Steven Spielberg on advice for young filmmakers, next project in Berlin – The Hollywood Reporter

A reflective Steven Spielberg spoke about what advice he would give to young filmmakers when he received the honorary Golden Bear at the Berlin Film Festival on Tuesday, and decided not to follow the example of his childhood hero John Ford.

“I’m not going to say, ‘Get out of my office.’ That’s a big difference between me and John Ford,” Spielberg said at a Berlinale press conference as he recounted that meeting with the legendary director at age 16, which was filmed almost verbatim at the climax of his last film, The Fabelman family.

But as much as this office meeting with Ford represented a meeting with a dark and formidable Hollywood titan, Spielberg insisted he continued to admire his films. “John Ford was a force of nature. And for many, many years I was really scared by what he said and embarrassed by what he said and embarrassed by what he said. And 20 years later, I realized that what he actually did was give me a huge gift,” he recalls Ford’s advice, based on drawings on his office wall, about composing a photo with a camera.

“This scene in The Fabelman family well, word for word to the best of my recollection, what actually happened to me. He said no more and no less than the words he spoke in this movie,” added Spielberg. As Berlin gives him a Lifetime Achievement Award, the prestigious festival will be on display The Fabelman family on Tuesday evening.

During the press for the Berlinale, Spielberg talked about his latest and most personal film, a semi-autobiographical coming-of-age saga that was psychologically exhausting for the director: “It was very difficult for me because I was telling a story with very funny parts, but with many parts, which were very traumatic and even in recreating those scenes it was very difficult to relive them.’

Large part of the The Fabelman family focuses on Spielberg’s early passion for filmmaking and how he was supported and encouraged in this creative journey by his parents. But the director recalled that at the age of 9, his parents told him in real life that he couldn’t accompany them to a local movie theater in New Jersey to see Ford’s classic Western The searchers because his subject was too violent.

So Spielberg remembered taking some change from a family savings jar and going to see The searchers alone at the movies. “I probably didn’t understand the movie even at 9. When I watched the movie a few times after that, I understood it better. But I know what it feels like to be abandoned and then to realize it’s a movie, I could use my mom and dad to help explain it to me.”

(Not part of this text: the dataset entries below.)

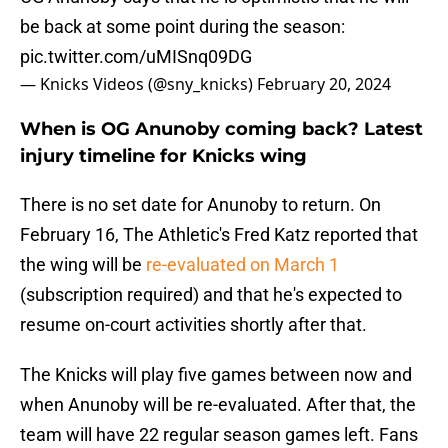
be back at some point during the season:
pic.twitter.com/uMISnq09DG
— Knicks Videos (@sny_knicks)
February 20, 2024
When is OG Anunoby coming back? Latest
injury timeline for Knicks wing
There is no set date for Anunoby to return. On
February 16, The Athletic's Fred Katz reported that
the wing will be
re-evaluated on March 1
(subscription required) and that he's expected to
resume on-court activities shortly after that.
The Knicks will play five games between now and
when Anunoby will be re-evaluated. After that, the
team will have 22 regular season games left. Fans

The Fabelman family, as it recalls Spielberg’s childhood, it also captures the breakdown of his parents’ marriage, with Michelle Williams playing a version of his mother named Mitzi, Paul Dano as a character named Burt, based on his father, and Gabriel LaBelle as the family son, Sammy .

At the beginning of the movie when Burt and Mitzi take Sammy to the movies for the first time at age 5 to see a little too scary for him The Greatest Show on Earththey ignite in the boy a fascination for movies and cameras, toys and tools, which Sammy will train in his own family.

Spielberg told Berlin media that even at the age of 75, he still has the childhood fascination and zest for making movies. “Whatever grabbed me as a little kid, it’s the same feeling I’ve retained all these decades later. And I feel like every time right now I get that same level of excitement when I find a book or a script or come up with an original idea that I think might make a good movie.

At the same time, by making and releasing West Side Story and The Fabelman family in quick succession – and doing so amid the pandemic and having been isolated for a time at home with his family – Spielberg, known as a workaholic, has expressed concern that he does not currently have a major film project lined up.

“I’ve never had a chance to think about what I’m going to do when these two films are over. And I’m sitting here in front of you saying I don’t know what I’m going to do next. I have no idea. It feels kind of nice and it’s also kind of horrible,” insisted Spielberg as he tried to settle into his next director’s chair on set.

“I need to work and I love to work, and that’s the biggest question I’m going to try to figure out for the rest of the year,” Spielberg added, even as he works to produce an HBO miniseries based on Stanley Kubrick’s Unrealized Screenplay for Napoleon.